Lia moved on. “Around lunchtime, an old man has a heart attack—I think he’s in a retirement home, something with the initials LV.” She paused and looked up at Saunders.

“Might be Lakeview,” he said, folding his arms across his chest, right below the embroidered sheriff’s badge of his uniform.

“He had a white mustache and a gray beard, if that helps.”

Saunders shrugged. “Old folks whose time is up don’t concern me much. Let’s stick to the homicides.”

Lia sucked in a sharp breath and turned away from him, focusing on the daffodil curtains hanging over the boarded up bay window. She wondered if the late Mrs. Saunders had picked them out herself. She wondered if her son would have bothered trying to save her if Lia had been around to predict her demise.

“Tick tock, girl,” Saunders snapped.

Lia flinched. “Afternoon, a woman reading in a park is shot by a man.

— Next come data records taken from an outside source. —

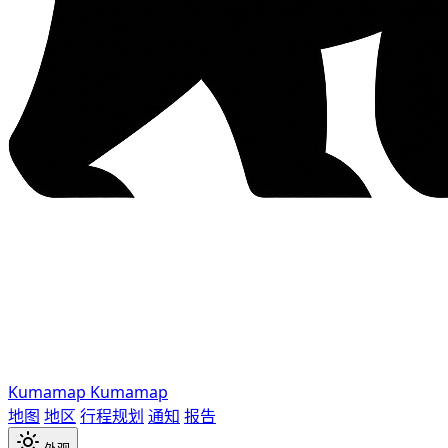
Kumamap
Kumamap
地图
地区
行程规划
通知
报告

She’s wearing a green dress, and he’s in black slacks and a white shirt. He’s wearing sunglasses. Dark hair. Clean shaven.”

Saunders perked at the shooting. It would look fancier on his resume than the other two incidents. “What park?”

She shrugged and took a sip of her water. “There’s a bridge and a dog show going on.”

“That it?”

“I didn’t see anything else.”

“Okay then. I’ll see you tomorrow.” Saunders slipped back out through the kitchen door.

Lia didn’t close her eyes this time. Morning light creased the sky through the woods that lined the backyard. It was pink and orange, making the trees look like they were on fire. She vaguely wondered if her brain would explode should something that catastrophic ever happen in Barton County. Then she almost wished for it, because this was no way to live.